You brought athletes into this conversation, not me. Don't get mad when your straws are lit on fire.
flyingbuttressman
QUOTE (Meem+Oct 16 2009, 01:24 PM)
I guess I should say, since math encompasses everything, there is a perfectly good mathematical explanation for the emergent qualities of what we call emotion?

And there is a perfectly good explanation for why life is an emergent quality of the universe.

And there is a perfectly good explanation why the universe has emerged
from nothing -
sounds like really bad math

While sand grains are small, they can still form a mountainous sand-dune.

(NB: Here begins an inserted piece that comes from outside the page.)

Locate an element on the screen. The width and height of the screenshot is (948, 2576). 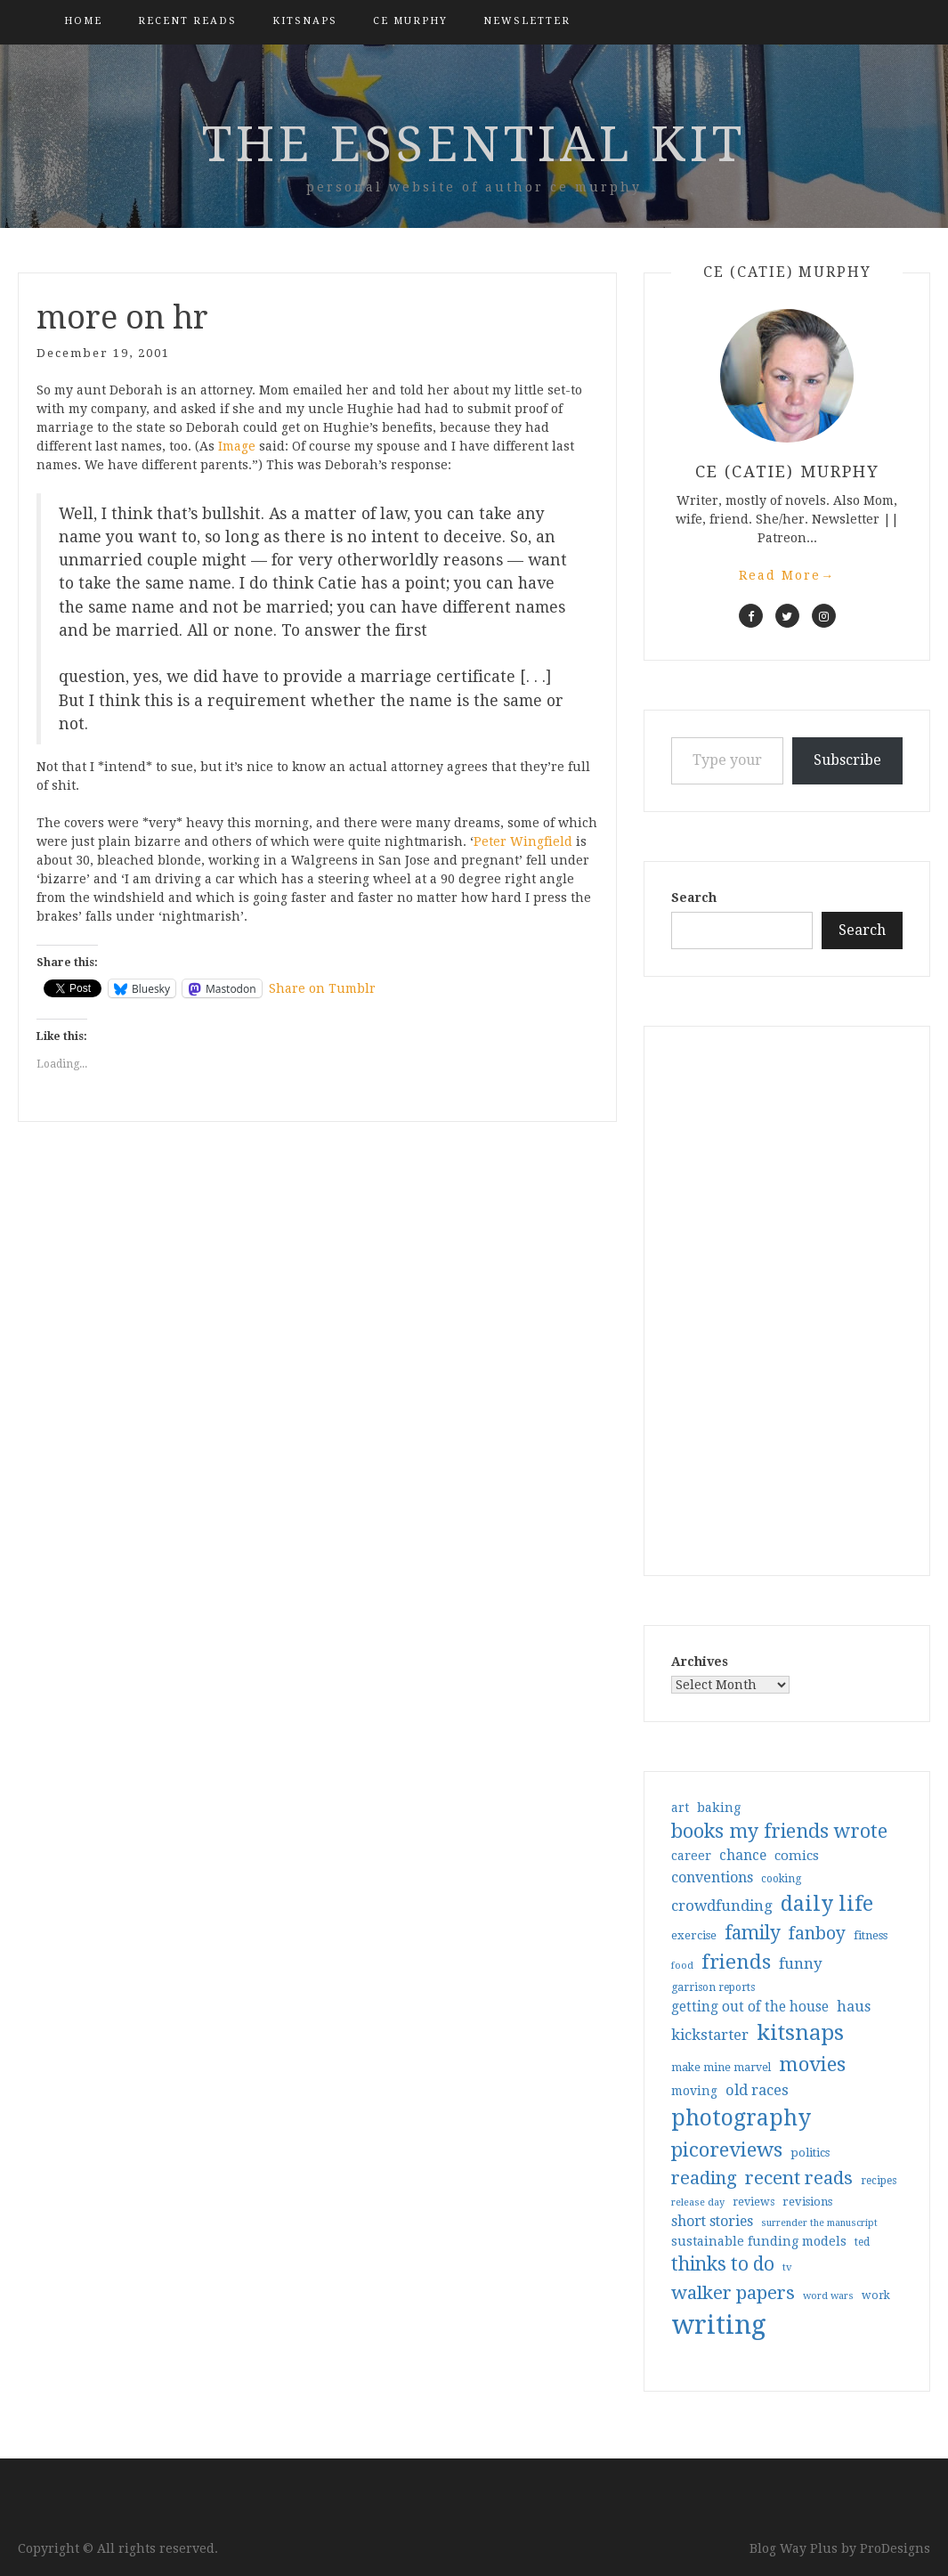
art [art (40 items)] is located at coordinates (680, 1807).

Everything follows the rules of math, vectors and physics.

Probability is still a form of math.
MjolnirPants
QUOTE (Meem+Oct 16 2009, 12:24 PM)
I guess I should say, since math encompasses everything, there is a perfectly good mathematical explanation for the emergent qualities of what we call emotion?

And there is a perfectly good explanation for why life is an emergent quality of the universe.

And there is a perfectly good explanation why the universe has emerged
from nothing -
sounds like really bad math

And if it is all math, it CANNOT be random, math follows rules. Something from nothing does not follow the rules of math, unless what we think is math is totally flawed.

1. The phrase is "Emergent property."
2. You're setting up another straw man, and being stupid about it, too.
3. Math alone isn't enough, but logic (of which math is a subset) is. (Hint, math doesn't have inherent if/then operations).
4. Yes, there are perfectly good explanations for all of that.
5. Your argument about randomness is pointless and a non-sequitur.


QUOTE
You brought athletes into this conversation, not me.  Don't get mad when your straws are lit on fire.
No, I didn't. You did, dumbass. And that bit about "straws lit on fire" is just honestly one of the stupidest responses I could imagine. It's like a 3 year old trying to be witty.